▶ WORK ITEM: How many lines in the data hold the string "kosovapost"? State the number alone.

▶ RECORDS TO USE:
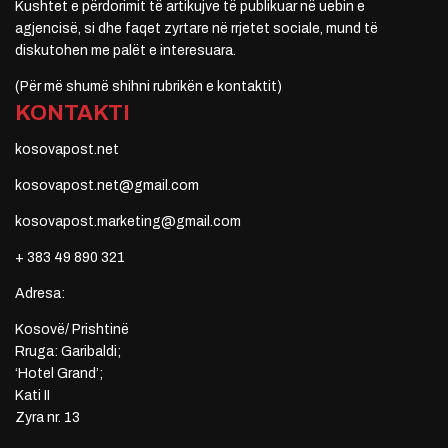
Kushtet e përdorimit të artikujve të publikuar në uebin e
agjencisë, si dhe faqet zyrtare në rrjetet sociale, mund të
diskutohen me palët e interesuara.
(Për më shumë shihni rubrikën e kontaktit)
KONTAKTI
kosovapost.net
kosovapost.net@gmail.com
kosovapost.marketing@gmail.com
+ 383 49 890 321
Adresa:
Kosovë/ Prishtinë
Rruga: Garibaldi;
‘Hotel Grand’;
Kati II
Zyra nr. 13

▶ RESPONSE TO THE TASK: 3